Film 1342 - Brigadoon

Ne avevo sentito parlare, senza avere in realtà idea di cosa potesse parlare. Mi ha sempre colpito il titolo misterioso, così appena ne ho avuto la possibilità ho recuperato questo film...

Film 1342: "Brigadoon" (1954) di Vincente Minnelli
Visto: dal computer di casa
Lingua: italiano, inglese
Compagnia: nessuno
Pensieri: Tratto dall'omonimo musical di Broadway, l'idea alla base della trama, per quanto assurda, è efficace e rimane impressa. Per una volta un po' più di originalità in questo genere nonostante lo step obbligato della storia d'amore tra i due protagonisti. Del resto non si può pretendere troppo da un titolo di 63 anni fa...
Sempre dallo stesso punto di vista, bisogna anche dire che si vede che "Brigadoon" è girato in studio, tutto ricostruito per l'occasione (non c'è una singola inquadratura che non lo testimoni). Del resto è il fascino di queste pellicole che oggi non si producono più: fondali dipinti, un numero spropositato di comparse, costumi fantastici, due protagonisti che si innamorano al primo sguardo, il tutto per un risultato finale da vera Hollywood classica. Se si apprezza il genere siamo di fronte ad un esempio calzante.

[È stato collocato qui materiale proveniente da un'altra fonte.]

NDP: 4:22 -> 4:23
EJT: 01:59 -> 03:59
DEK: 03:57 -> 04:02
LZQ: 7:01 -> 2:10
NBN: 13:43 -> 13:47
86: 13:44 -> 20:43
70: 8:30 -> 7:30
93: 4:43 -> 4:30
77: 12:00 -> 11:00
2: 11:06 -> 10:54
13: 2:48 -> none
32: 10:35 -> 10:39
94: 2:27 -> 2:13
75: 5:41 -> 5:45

Per quanto riguarda le canzoni, che non conoscevo, devo dire che non mi hanno particolarmente colpito. Certo, le ho viste in inglese senza sottotitoli, in ogni caso, anche solo per il ritmo, non mi sono davvero rimaste impresse. I balli sono molto coreografici e plateali nei gesti per via del modo di recitare dell'epoca, caricato e volto a sottolineare mimica e gesti, che qui si traduce in un'impostazione ancora più innaturale del modo di comunicare dei personaggi (ma si sa che fa parte del "pacchetto" quando si decide di vedere un vecchio musical hollywoodiano). Una scena mi ha ricordato "Il curioso caso di Benjamin Button" nel momento in cui la Blanchett balla per Pitt. Qui Fiona (Cyd Charisse), che indossa un abito rosso come quello di Daisy, balla per Tommy (Gene Kelly) e danza come una ballerina mentre si muove con lui per il bosco. Contesti diversi, ma l'impressione è stata forte (e non è l'unica: "Tutti insieme appassionatamente", "7 spose per 7 fratelli", ecc).

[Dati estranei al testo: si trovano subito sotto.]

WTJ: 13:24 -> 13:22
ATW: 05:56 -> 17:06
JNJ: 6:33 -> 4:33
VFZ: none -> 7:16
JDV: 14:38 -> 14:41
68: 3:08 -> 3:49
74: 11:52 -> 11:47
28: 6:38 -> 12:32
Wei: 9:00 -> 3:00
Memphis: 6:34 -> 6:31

Tutto sommato, comunque, il film funziona e adempie adeguatamente alla sua missione di intrattenimento con accompagnamento musicale. La regia di Minelli mi è sembrata moderna nell'approccio a certi numeri cantati (tip tap), ritmata grazie ad un montaggio quasi contemporaneo, classica per quanto riguarda il ricalcare il gusto estetico dell'epoca. Insomma, un prodotto meno scontato di quanto mi sarei aspettato, ma avevo basse attese; non penso lo rivedrei, in ogni caso non mi pento della visione.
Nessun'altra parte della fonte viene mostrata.